Dalam sesi Nail It Then Scale It: Digital Transformation! yang diadakan di ruang & tempo pada 19 November 2018 lalu, Paul Ahlstrom yang baru saja berpartisipasi di Startup Nations Summit 2018 membagikan ilmunya mengenai bisnis di zaman digital. Paul Ahlstrom merupakan Managing Director dan Co-founder Alta Ventures, perusahaan venture capital yang berfokus pada bisnis-bisnis yang inovatif.
Banyak sekali insight menarik yang Paul bagikan kepada audiens. Sebagai pembuka, ia mengingatkan bahwa di zaman yang berprogres pesat karena teknologi informasi, semua hal berubah. Jadi, semua hal perlu bertransformasi. Cara main berubah. Contohnya, dulu kita membaca buku, sekarang membaca Wikipedia.

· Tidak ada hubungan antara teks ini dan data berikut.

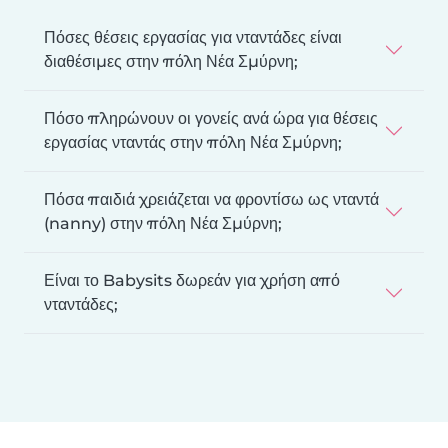
Πόσες θέσεις εργασίας για νταντάδες είναι
διαθέσιμες στην πόλη Νέα Σμύρνη;
Πόσο πληρώνουν οι γονείς ανά ώρα για θέσεις
εργασίας νταντάς στην πόλη Νέα Σμύρνη;
Πόσα παιδιά χρειάζεται να φροντίσω ως νταντά
(nanny) στην πόλη Νέα Σμύρνη;
Είναι το Babysits δωρεάν για χρήση από
νταντάδες;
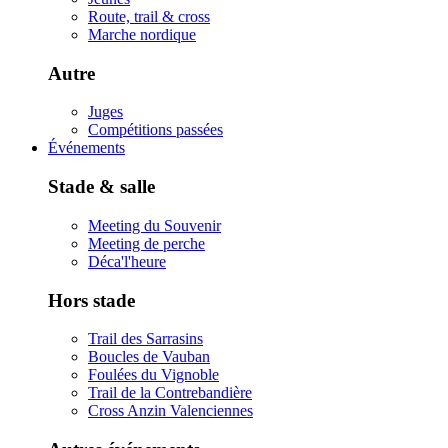
Route, trail & cross
Marche nordique
Autre
Juges
Compétitions passées
Événements
Stade & salle
Meeting du Souvenir
Meeting de perche
Déca'l'heure
Hors stade
Trail des Sarrasins
Boucles de Vauban
Foulées du Vignoble
Trail de la Contrebandière
Cross Anzin Valenciennes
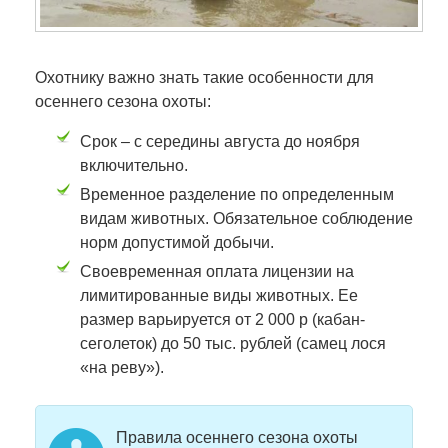
Охотнику важно знать такие особенности для
осеннего сезона охоты:
Срок – с середины августа до ноября
включительно.
Временное разделение по определенным
видам животных. Обязательное соблюдение
норм допустимой добычи.
Своевременная оплата лицензии на
лимитированные виды животных. Ее
размер варьируется от 2 000 р (кабан-
сеголеток) до 50 тыс. рублей (самец лося
«на реву»).
Правила осеннего сезона охоты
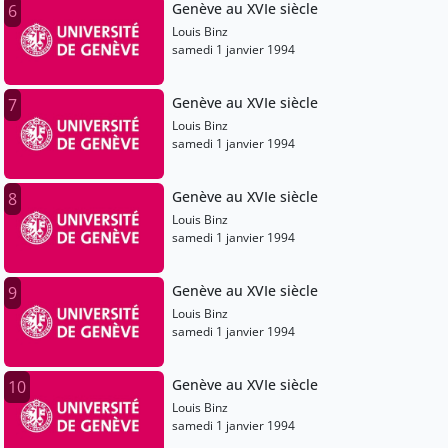
Genève au XVIe siècle
6
Louis Binz
samedi 1 janvier 1994
Genève au XVIe siècle
7
Louis Binz
samedi 1 janvier 1994
Genève au XVIe siècle
8
Louis Binz
samedi 1 janvier 1994
Genève au XVIe siècle
9
Louis Binz
samedi 1 janvier 1994
Genève au XVIe siècle
10
Louis Binz
samedi 1 janvier 1994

Kita pun perlu bertransformasi. Bagaimana caranya? Kalau kamu punya waktu 24 jam sehari, artinya kamu punya banyak waktu untuk melahirkan ide-ide baru. Pikirlah ke depan, apa yang bisa diinovasikan? Kalau punya startup berpikirlah besar, incarlah cara yang keren untuk balik modal. Misalnya, exit (dibeli perusahaan lain yang lebih established) atau dapatkan IPO.
Dalam konteks ekosistem startup Indonesia, agak berisiko untuk berinvestasi di startup yang masih ada di tahap awal karena venture capitalist sering gagal dalam berinvestasi. Sebenarnya ini mengikuti pola dunia startup: sepertiga gagal, sepertiga biasa-biasa saja, sepertiga lagi bertumbuh hebat dan sukses. Jadi, VC akan lebih mempertimbangkan sepertiga yang mempunyai potensi sukses.
Gimana supaya nggak jadi startup yang gagal?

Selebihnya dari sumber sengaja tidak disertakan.